It's time to prepare your return trip to Sin City. Above is your peek at Robert Rodriguez and Frank Miller's Sin City: A Dame To Kill For. The long-in-development sequel arrives nine years after the first film, and yet it feels as if everyone has just stepped out of the first film and resumed their roles (though Bruce Willis looks, predictably, considerably older).
Again we're looking at multiple stories, using the 1993 graphic novel as partial inspiration. The title story is actually a prequel, revisiting Dwight, the character played in the first film by Clive Owen. This time around, the part is essayed by Josh Brolin, and he's lassoed into a revenge plot that involves the towering gangster Manute. Like Dwight, Manute has a different look, as Dennis Haysbert steps in for the late Michael Clarke Duncan. The titular dame, Ava Lord, is played by Eva Green, who has already driven the MPAA a titter with her questionable wardrobe choices in the ad campaign. The MPAA, getting' in yo' posters, policin' yo' bodies.
The trailer begins, however, with a snippet from The Long Bad Night, an original tale written specifically for the movie, and featuring Joseph Gordon-Levitt as cocksure card player Johnny. Matching up with Senator Roark (Powers Boothe) ends up being a bad idea, as Nancy (Jessica Alba) also finds out, still having struggled with the loss of her protector Hartigan (Bruce Willis). Revisiting Hartigan as well as Mickey Rourke's clay-faced Marv seems like material that takes place during the original Sin City – Marv's new story is Just Another Saturday Night, borrowed from Sin City: Booze, Broads, & Bullets. Which is only the subtitle to one Sin City volume, and not all of them.
Of course, if the cast list is to be believed, there are people we're not seeing. Where is Lady Gaga, who also appeared in Robert Rodriguez's Machete Kills? Or Ray Liotta and Jeremy Piven? We did catch Julia Garner, in color, as Marcy, with Jamie Chung standing in for Devon Aoki as Miho. Oh, and who is that giant potato head gangster? I wanna say Stacy Keach. That seems like a very Stacy Keach thing to do.

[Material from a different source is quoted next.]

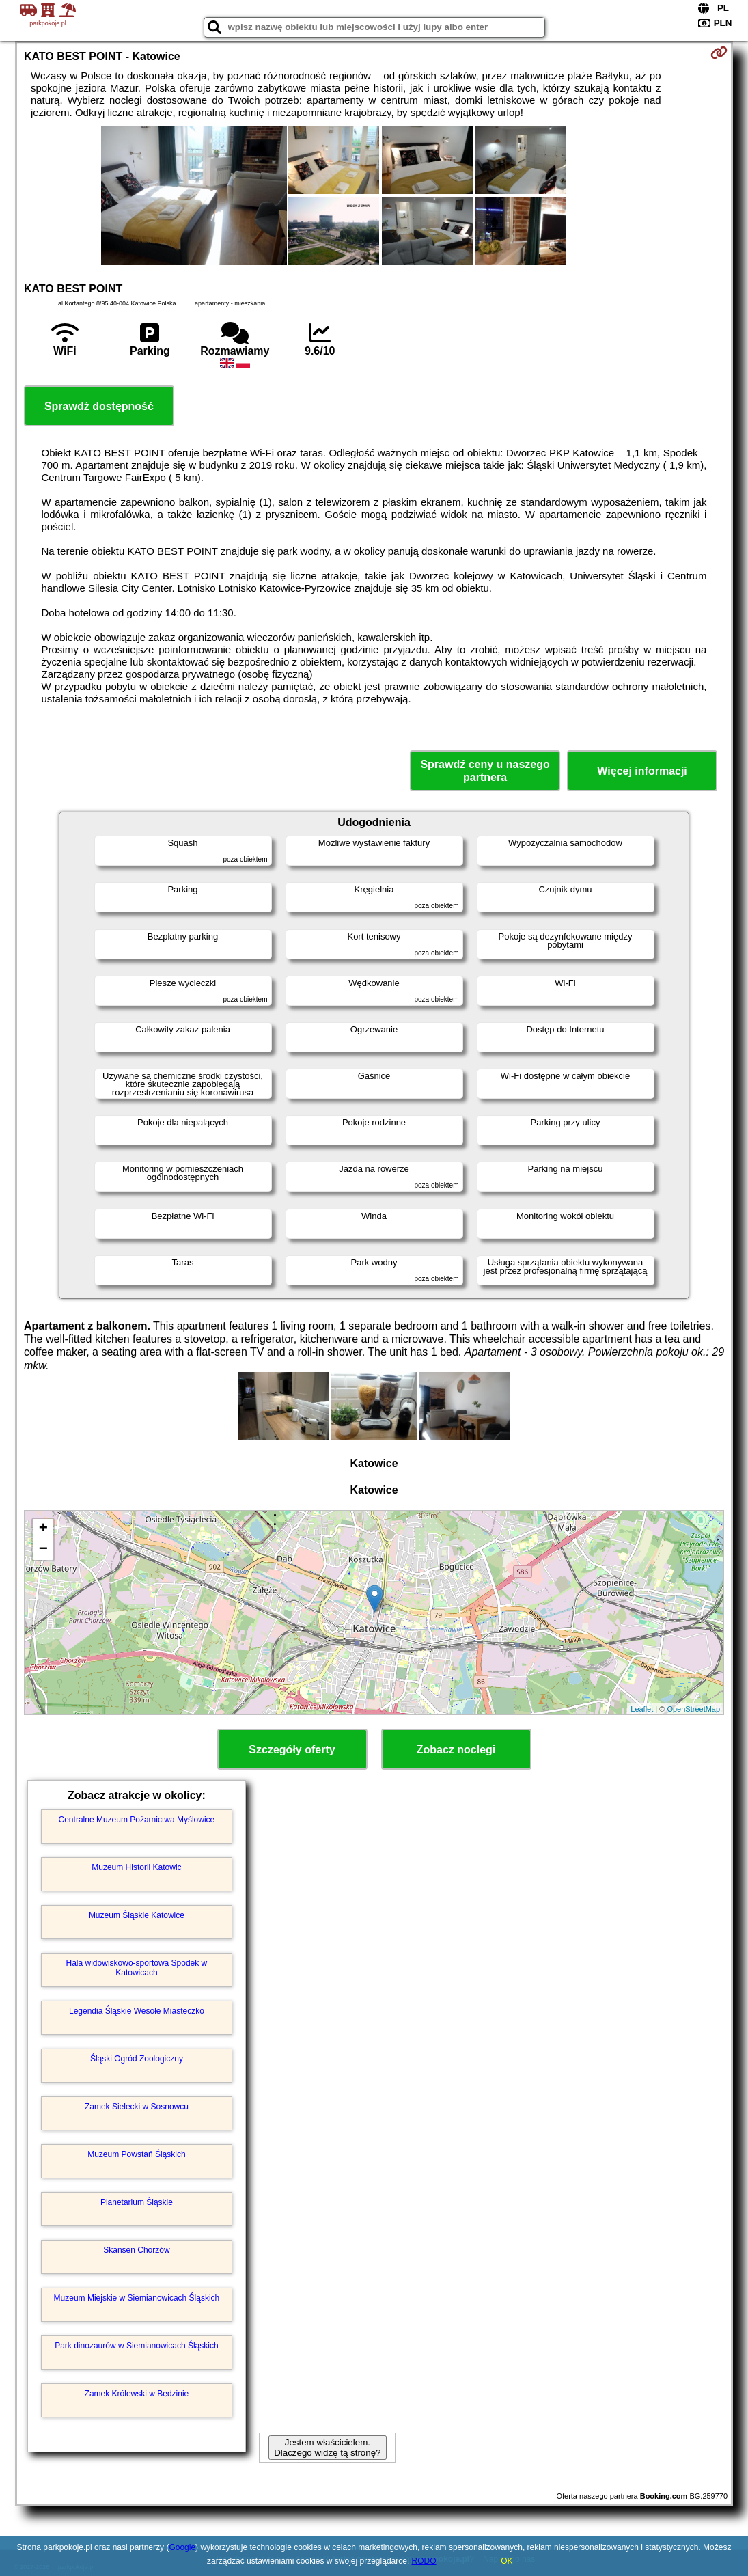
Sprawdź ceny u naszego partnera (484, 770)
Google (182, 2547)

Interesting how the trailer ends on "Written by Frank Miller," for a few reasons. For one, Miller's reputation has changed considerably since the first Sin City movie. He parlayed his co-directing job into The Spirit, which was funny and bizarre and clearly directed by a man who knew absolutely nothing about film directing. Since then, he's ostracized himself from fans with increasingly provocative and aggressive right-wing statements and confrontational comments that seem to mock fans and their favorite characters. For another, Miller and Rodriguez were supposedly sharing writing credits with William Monahan, the Oscar-winner who penned The Departed. It was unusual that such a big name would be brought in on the sequel to something so distinctly in Miller's image. Did Monahan's contributions not make the final cut? Find out when Sin City: A Dame To Kill For hits theaters August 22nd.